Thanks @Rob_B for the suggestion :pray:

Generic use case: Apply count/count distinct on a dimension, then use running total on that count of dimension_name to accumulate it over time.


Please leave a vote :small_red_triangle: for this feature so I can humbly shout at my team that “our customers really need this feature don’t you see???”

Jk, this helps us prioritize our backlog better.

Count distinct with a running total would go beyond what can be achieved within an ANSI SQL window function so this would be :smiling_face_with_three_hearts:

1 Like

Any update on the prioritization of this feature?

Applying a running sum on any aggregated column (and also dividing by the column total sum) would be of great help for my organisation.

Hi @jpean and @Chris,

Thank you for writing to us! We are still in the progress to collect more input for this feature; hence, no concrete update at the moment. Your comments are duly noted and I will be sure to raise this up again with our team.

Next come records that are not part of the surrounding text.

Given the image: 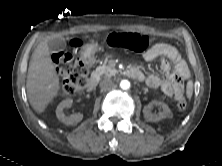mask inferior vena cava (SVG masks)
Listing matches in <instances>:
<instances>
[{"mask_svg": "<svg viewBox=\"0 0 222 166\" xmlns=\"http://www.w3.org/2000/svg\"><path fill=\"white\" fill-rule=\"evenodd\" d=\"M100 88L102 90H111V89L115 88V85L111 79L105 78L100 82Z\"/></svg>", "mask_w": 222, "mask_h": 166, "instance_id": "602c4592", "label": "inferior vena cava"}]
</instances>
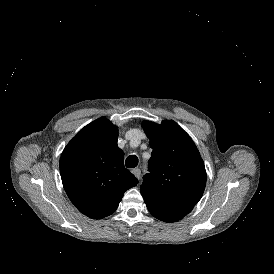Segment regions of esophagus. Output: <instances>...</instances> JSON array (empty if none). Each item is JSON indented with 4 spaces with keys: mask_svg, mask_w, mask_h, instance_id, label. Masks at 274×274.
Listing matches in <instances>:
<instances>
[{
    "mask_svg": "<svg viewBox=\"0 0 274 274\" xmlns=\"http://www.w3.org/2000/svg\"><path fill=\"white\" fill-rule=\"evenodd\" d=\"M131 172L135 175V177H137L138 179L140 178L141 170L139 168L132 169Z\"/></svg>",
    "mask_w": 274,
    "mask_h": 274,
    "instance_id": "esophagus-1",
    "label": "esophagus"
}]
</instances>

In the meantime, if you have any additional details to share about your use cases, really looking forward to hearing more.

Daphne

Hi @daph.td ,

The possibility to combine a running sum and divide by a column total sum can be used to create a cumulative percentage. One use case: Get a quick overview of where to spend focus. A rule of thumb in operations could be to prioritise Product Groups that together make up 85% of the revenue.

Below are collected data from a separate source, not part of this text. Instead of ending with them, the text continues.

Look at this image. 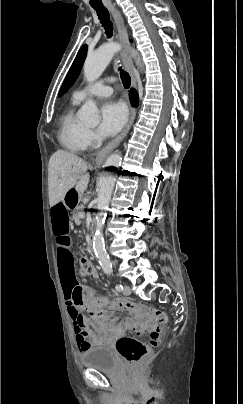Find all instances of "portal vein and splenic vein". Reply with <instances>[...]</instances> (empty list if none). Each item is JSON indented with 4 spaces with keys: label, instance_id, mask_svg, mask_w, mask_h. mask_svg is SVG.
I'll list each match as a JSON object with an SVG mask.
<instances>
[{
    "label": "portal vein and splenic vein",
    "instance_id": "18ae733b",
    "mask_svg": "<svg viewBox=\"0 0 243 404\" xmlns=\"http://www.w3.org/2000/svg\"><path fill=\"white\" fill-rule=\"evenodd\" d=\"M85 210L84 209H81L80 211H77V216H80L81 218H84L85 217Z\"/></svg>",
    "mask_w": 243,
    "mask_h": 404
}]
</instances>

In Google’s Looker this can be done in their Table calculations, which correspond to Holistics Business calculation. Looker docs for running total

1 Like

Hi @Chris,

Thanks again for sharing the details with us! Good news - I raised this topic with our team and we decided to look into it really soon. Please stay tuned for the new update.

Daphne

1 Like

Daphne has there been any update on this?

Hi @gwizard

I’m Thomas from the Holistics team. Thanks for following up on this thread. Can I clarify if you want to:

  1. Use running_total with _count_distinct?
  2. Use running_total with regular count?

Your input would be really helpful for us!

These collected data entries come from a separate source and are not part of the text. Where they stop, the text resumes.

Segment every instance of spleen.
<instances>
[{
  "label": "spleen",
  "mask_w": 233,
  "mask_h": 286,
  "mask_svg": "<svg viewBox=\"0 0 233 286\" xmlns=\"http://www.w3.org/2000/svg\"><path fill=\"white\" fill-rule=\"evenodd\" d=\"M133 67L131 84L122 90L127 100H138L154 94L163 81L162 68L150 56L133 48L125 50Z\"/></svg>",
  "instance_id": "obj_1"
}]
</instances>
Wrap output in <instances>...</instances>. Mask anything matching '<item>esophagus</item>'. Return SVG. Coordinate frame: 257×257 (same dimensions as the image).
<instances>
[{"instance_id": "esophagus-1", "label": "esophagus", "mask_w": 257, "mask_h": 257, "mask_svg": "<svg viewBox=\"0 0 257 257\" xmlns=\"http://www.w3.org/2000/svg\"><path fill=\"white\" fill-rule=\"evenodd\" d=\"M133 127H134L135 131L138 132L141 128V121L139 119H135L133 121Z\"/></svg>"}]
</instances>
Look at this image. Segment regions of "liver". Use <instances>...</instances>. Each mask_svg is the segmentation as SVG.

It would b great to have both, but the important one is the count_distinct

Hi Garett,

Thank you for clarifying the needs. Unfortunately we haven’t supported yet count_distinct yet since it requires the database to support hyper-log-log (so that we can approximate count_distinct to have acceptable performance), and not all databases support this function. We acknowledge this is a limitation and we’ll keep you up to date when there’s any new information.

Hi Garret and all,

Note that if you are using Holistics 4.0, running total of aggregation functions (except count distinct) are already available in the UI (Running Total | Holistics Docs (4.0)) as well as an AQL function (running_total | Holistics Docs (4.0)). The only reason why running total of count distinct is not yet supported is that it is not well supported by most SQL databases. It can be done using a self-join, but the performance is not acceptable due to the expensive (in terms of performance) nature of count distinct. To support this in an acceptable manner with respect to performance, the database must support hyper log log, as mentioned above, and many databases still don’t have this support built-in yet.